9.Compliance with Law. Notwithstanding anything in this Agreement to the contrary, (i) nothing in this Agreement or otherwise limits the Participant’s right to any monetary award offered by a government-administered whistleblower award program for providing information directly to a government agency (including the Securities and Exchange Commission pursuant to Section 21F of the Exchange Act, the Dodd-Frank Wall Street Reform and Consumer Protection Act or The Sarbanes-Oxley Act of 2002) and (ii) nothing in this Agreement prevents the Participant from providing, without prior notice to the Company, information to governmental authorities regarding possible legal violations or otherwise testifying or participating in any investigation or proceeding by any governmental authorities regarding possible legal violations, and for purpose of clarity the Participant is not prohibited from providing information voluntarily to the Securities and Exchange Commission pursuant to Section 21F of the Exchange Act.

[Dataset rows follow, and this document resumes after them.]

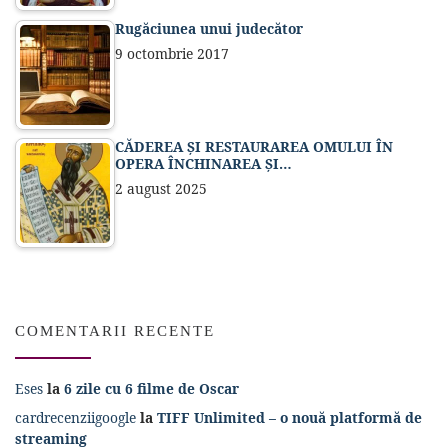
Rugăciunea unui judecător
9 octombrie 2017
CĂDEREA ȘI RESTAURAREA OMULUI ÎN
OPERA ÎNCHINAREA ȘI…
2 august 2025
COMENTARII RECENTE
Eses
la
6 zile cu 6 filme de Oscar
cardrecenziigoogle
la
TIFF Unlimited – o nouă platformă de
streaming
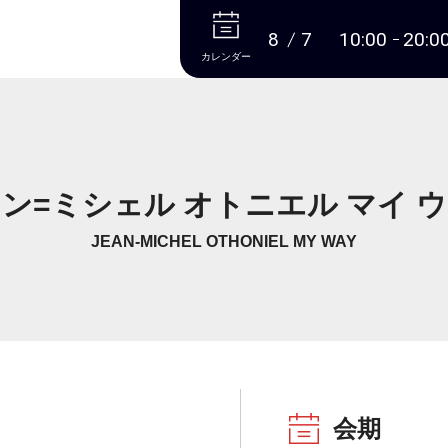
本文へ
8
7
10:00
20:0
カレンダー
ン=ミシェル オトニエル マイ 
JEAN-MICHEL OTHONIEL MY WAY
会期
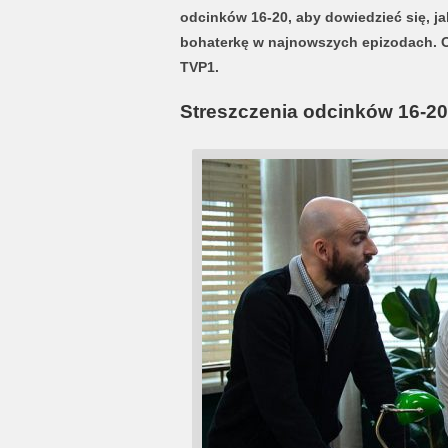
odcinków 16-20, aby dowiedzieć się, ja
bohaterkę w najnowszych epizodach. O
TVP1.
Streszczenia odcinków 16-20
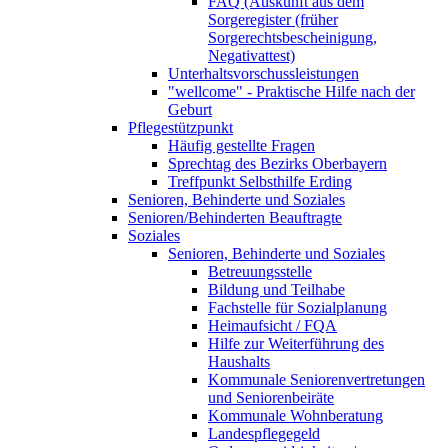
FAQ (Auskunft aus dem
Sorgeregister (früher
Sorgerechtsbescheinigung,
Negativattest)
Unterhaltsvorschussleistungen
"wellcome" - Praktische Hilfe nach der
Geburt
Pflegestützpunkt
Häufig gestellte Fragen
Sprechtag des Bezirks Oberbayern
Treffpunkt Selbsthilfe Erding
Senioren, Behinderte und Soziales
Senioren/Behinderten Beauftragte
Soziales
Senioren, Behinderte und Soziales
Betreuungsstelle
Bildung und Teilhabe
Fachstelle für Sozialplanung
Heimaufsicht / FQA
Hilfe zur Weiterführung des
Haushalts
Kommunale Seniorenvertretungen
und Seniorenbeiräte
Kommunale Wohnberatung
Landespflegegeld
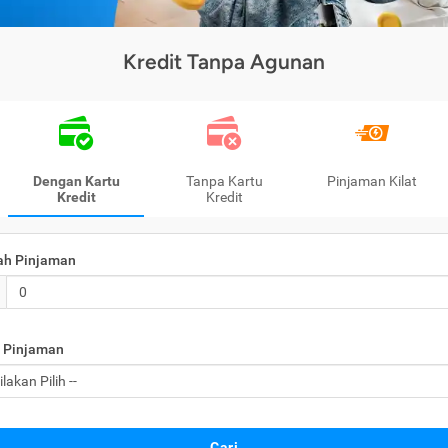
Kredit Tanpa Agunan
Dengan Kartu
Tanpa Kartu
Pinjaman Kilat
Kredit
Kredit
ah Pinjaman
 Pinjaman
Cari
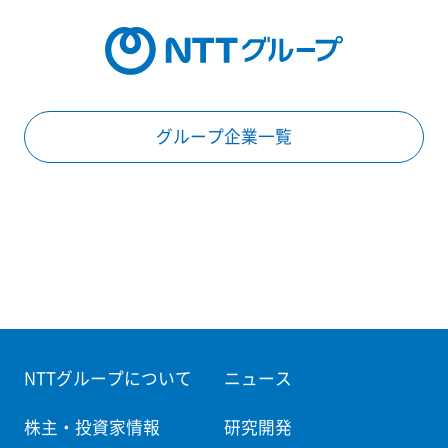
グループ企業一覧
NTTグループについて
ニュース
株主・投資家情報
研究開発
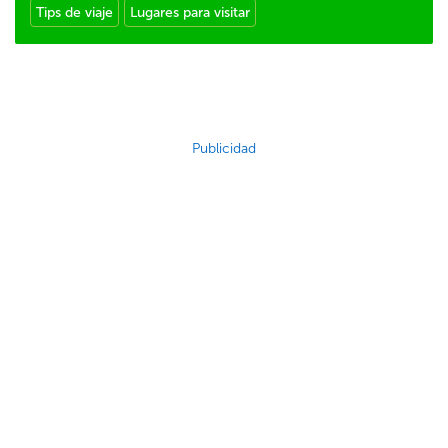
Tips de viaje
Lugares para visitar
Publicidad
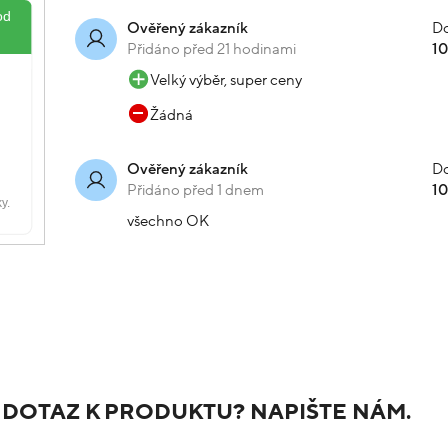
Do
Ověřený zákazník
Přidáno před 21 hodinami
1
Velký výběr, super ceny
Žádná
Do
Ověřený zákazník
Přidáno před 1 dnem
1
všechno OK
 DOTAZ K PRODUKTU? NAPIŠTE NÁM.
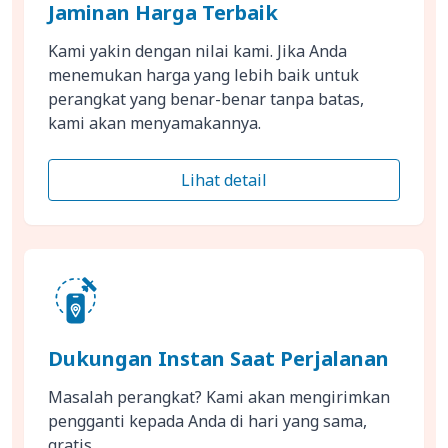
Jaminan Harga Terbaik
Kami yakin dengan nilai kami. Jika Anda
menemukan harga yang lebih baik untuk
perangkat yang benar-benar tanpa batas,
kami akan menyamakannya.
Lihat detail
Dukungan Instan Saat Perjalanan
Masalah perangkat? Kami akan mengirimkan
pengganti kepada Anda di hari yang sama,
gratis.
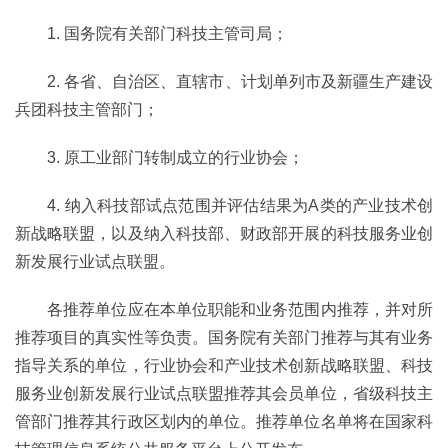
1. 国务院有关部门科技主管司局；
2. 各省、自治区、直辖市、计划单列市及新疆生产建设
兵团科技主管部门；
3. 原工业部门转制成立的行业协会；
4. 纳入科技部试点范围并评估结果为A类的产业技术创
新战略联盟，以及纳入科技部、财政部开展的科技服务业创
新发展行业试点联盟。
各推荐单位应在本单位职能和业务范围内推荐，并对所
推荐项目的真实性等负责。国务院有关部门推荐与其有业务
指导关系的单位，行业协会和产业技术创新战略联盟、科技
服务业创新发展行业试点联盟推荐其会员单位，省级科技主
管部门推荐其行政区划内的单位。推荐单位名单将在国家科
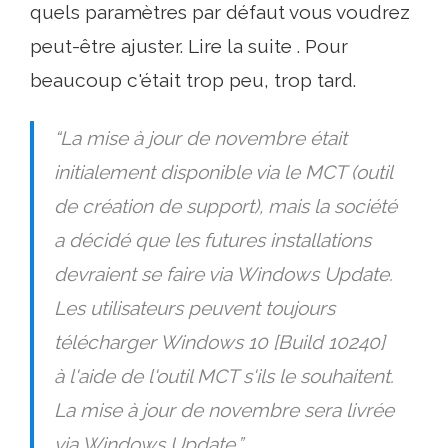
quels paramètres par défaut vous voudrez
peut-être ajuster. Lire la suite . Pour
beaucoup c'était trop peu, trop tard.
“La mise à jour de novembre était
initialement disponible via le MCT (outil
de création de support), mais la société
a décidé que les futures installations
devraient se faire via Windows Update.
Les utilisateurs peuvent toujours
télécharger Windows 10 [Build 10240]
à l'aide de l'outil MCT s'ils le souhaitent.
La mise à jour de novembre sera livrée
via Windows Update.”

10.Compliance With Section 409A of the Code. To the extent applicable, it is intended that this Agreement comply with the provisions of Section 409A of the Code. This Agreement shall be administered in a manner consistent with this intent, and any provision that would cause this Agreement to fail to satisfy Section 409A of the Code shall have no force or effect until amended to comply with Section 409A of the Code (which amendment may be retroactive to the extent permitted by Section 409A of the Code and may be made by the Company without the consent of the Participant). Notwithstanding the foregoing, the Company is not guaranteeing any particular tax outcome, and the Participant shall remain solely liable for any and all tax consequences associated with the Appreciation Rights.
11.Interpretation. Any reference in this Agreement to Section 409A of the Code will also include any proposed, temporary or final regulations, or any other guidance, promulgated with respect to such Section by the U.S. Department of the Treasury or the Internal Revenue Service.
12.No Right to Future Awards or Service. The grant of the Appreciation Rights under this Agreement to the Participant is a voluntary, discretionary award being made on a one-time basis and it does not constitute a commitment to make any future awards. The grant of the Appreciation Rights and any payments made hereunder will not be considered salary or other compensation for purposes of any severance pay or similar allowance, except as otherwise required by law. Nothing contained in this Agreement shall confer upon the Participant any right to provide service or continue to provide service to the Company or any of its subsidiaries, nor limit or affect in any manner the right of the Company or any of its subsidiaries to terminate the service or adjust the compensation of the Participant.
13.Relation to Other Benefits. Any economic or other benefit to the Participant under this Agreement shall not be taken into account in determining any benefits to which the Participant may be entitled under any other compensatory arrangement maintained by the Company or any of its subsidiaries.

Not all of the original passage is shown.